Mürşidi Ziyâret Âdâbı

19 Kasım 2017 tarihinde yayınlanmıştır.

Kuran
Resûl-i Ekrem Efendimize gösterilmesi gereken hürmet ve O'nun huzûrunda riâyet edilmesi gereken edeblerden bir kısmı Sûre-i Hucurât'ın başındaki "يَا أَيُّهَا الَّذِينَ آمَنُوا لَا تُقَدِّمُوا بَيْنَ يَدَيِ اللَّهِ وَرَسُولِهِ وَاتَّقُوا اللَّهَ إِنَّ اللَّهَ سَمِيعٌ عَلِيمٌ * يَا أَيُّهَا الَّذِينَ آمَنُوا لَا تَرْفَعُوا أَصْوَاتَكُمْ فَوْقَ صَوْتِ النَّبِيِّ وَلَا تَجْهَرُوا لَهُ بِالْقَوْلِ كَجَهْرِ بَعْضِكُمْ لِبَعْضٍ أَن تَحْبَطَ أَعْمَالُكُمْ وَأَنتُمْ لَا تَشْعُرُونَ * إِنَّ الَّذِينَ يَغُضُّونَ أَصْوَاتَهُمْ عِندَ رَسُولِ اللَّهِ أُوْلَئِكَ الَّذِينَ امْتَحَنَ اللَّهُ قُلُوبَهُمْ لِلتَّقْوَى لَهُم مَّغْفِرَةٌ وَأَجْرٌ عَظِيمٌ" âyetleriyle bildirilmişdir. 

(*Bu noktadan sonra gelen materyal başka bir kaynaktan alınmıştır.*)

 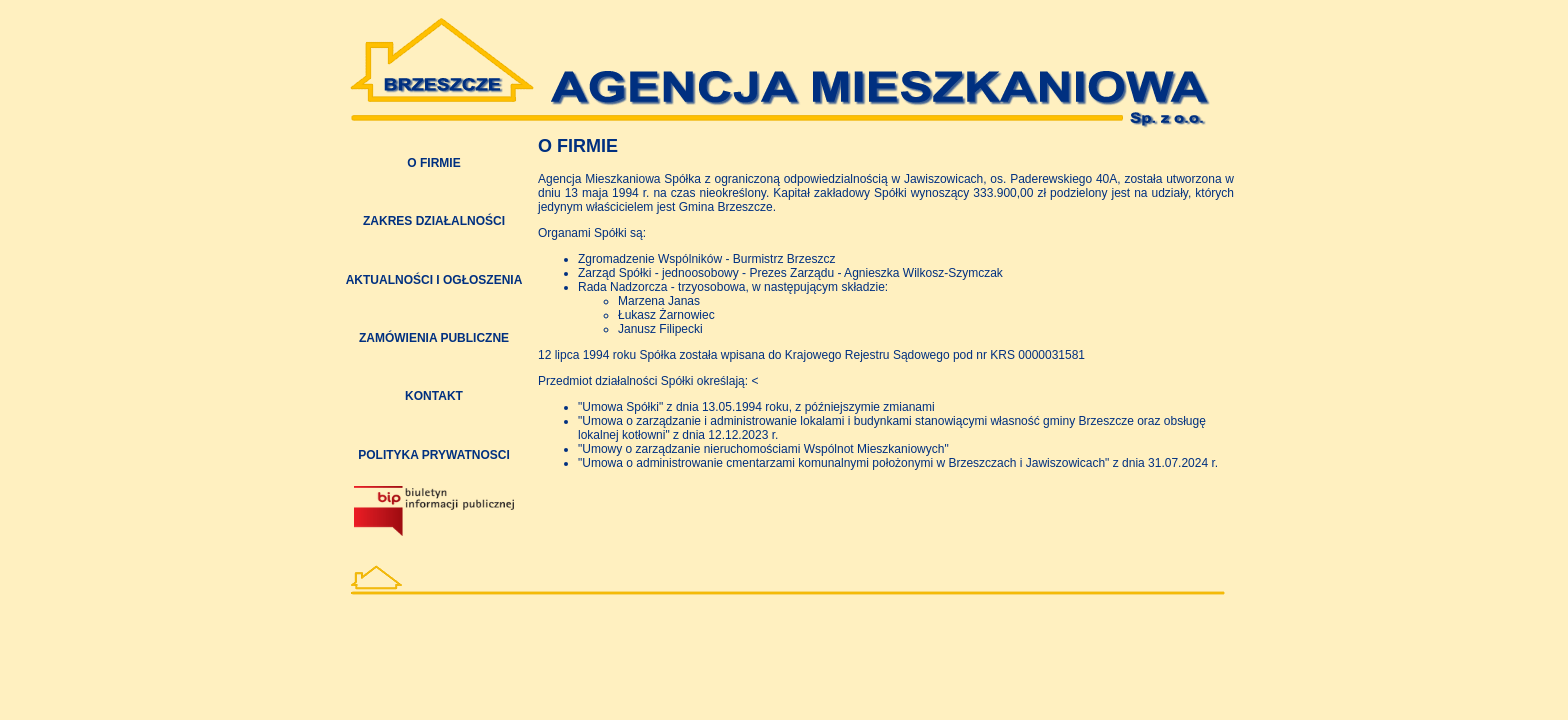 I want to click on POLITYKA PRYWATNOSCI, so click(x=434, y=455).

O gün, ashâb-ı kirâma hitâb eden ve onlara Resûlullah'a ta'zîm ve hürmeti öğreten bu âyet-i kerîmeler, bugün de ümmetin bütün ferdlerine hitâb eder ve gerek O'nun güzel ismini zikrederken, gerek O'ndan bahsedenleri dinlerken, gerek O'nun hakkında yazarken, gerek yazılarınları okurken, gerek ziyâretinde bulunurken aynı hürmeti göstermeyi emreder. Bunda aslâ şekk ve şübhe yokdur zîrâ Kur`ân-ı Kerîm zamanlar üstüdür, âyetlerin hükmü zamanla ortadan kalkmaz, ibtâl olmaz. 

Bu hususda bir başka incelik daha var ki, o da Resûl-i Ekrem Efendimiz hakkındaki bu gibi âyet-i kerîmelerin O'nun ma'nevî vârisleri hakkında da geçerli olmasıdır. Yani aynı edebi, aynı hürmeti vâris-i nebî olan zevâta da göstermek gerekir. Bilindiği gibi enbiyânın vârisleri âlimlerdir. O âlimler arasında da en yüksek derece, âriflerin yani marifetullah ilmine sâhib olan mürşid-i kâmillerindir. İşte bu yüzden, tarîkat-ı aliyye âdâbında mürşidlerin huzûruna nasıl girileceği, onların huzûrunda nasıl oturulacağı, nasıl konuşulacağı, onlara nasıl hitâb edileceği hep bu ve bunun gibi âyet-i kerîmelerin ışığında tesbît edilmişdir. 

O edeblerden bazılarını sayalım :
Bu hususlardan bazıları yukarıdaki âyet-i kerîmelerde  bazıları da Sûre-i Ahzâb'daki "يَا أَيُّهَا الَّذِينَ آمَنُوا لَا تَدْخُلُوا بُيُوتَ النَّبِيِّ إِلَّا أَن يُؤْذَنَ لَكُمْ إِلَى طَعَامٍ غَيْرَ نَاظِرِينَ إِنَاهُ وَلَكِنْ إِذَا دُعِيتُمْ فَادْخُلُوا فَإِذَا طَعِمْتُمْ فَانتَشِرُوا وَلَا مُسْتَأْنِسِينَ لِحَدِيثٍ إِنَّ ذَلِكُمْ كَانَ يُؤْذِي النَّبِيَّ فَيَسْتَحْيِي مِنكُمْ وَاللَّهُ لَا يَسْتَحْيِي مِنَ الْحَقِّ وَإِذَا سَأَلْتُمُوهُنَّ مَتَاعًا فَاسْأَلُوهُنَّ مِن وَرَاء حِجَابٍ ذَلِكُمْ أَطْهَرُ لِقُلُوبِكُمْ وَقُلُوبِهِنَّ وَمَا كَانَ لَكُمْ أَن تُؤْذُوا رَسُولَ اللَّهِ وَلَا أَن تَنكِحُوا أَزْوَاجَهُ مِن بَعْدِهِ أَبَدًا إِنَّ ذَلِكُمْ كَانَ عِندَ اللَّهِ عَظِيمًا" âyetinde beyân edilmişdir.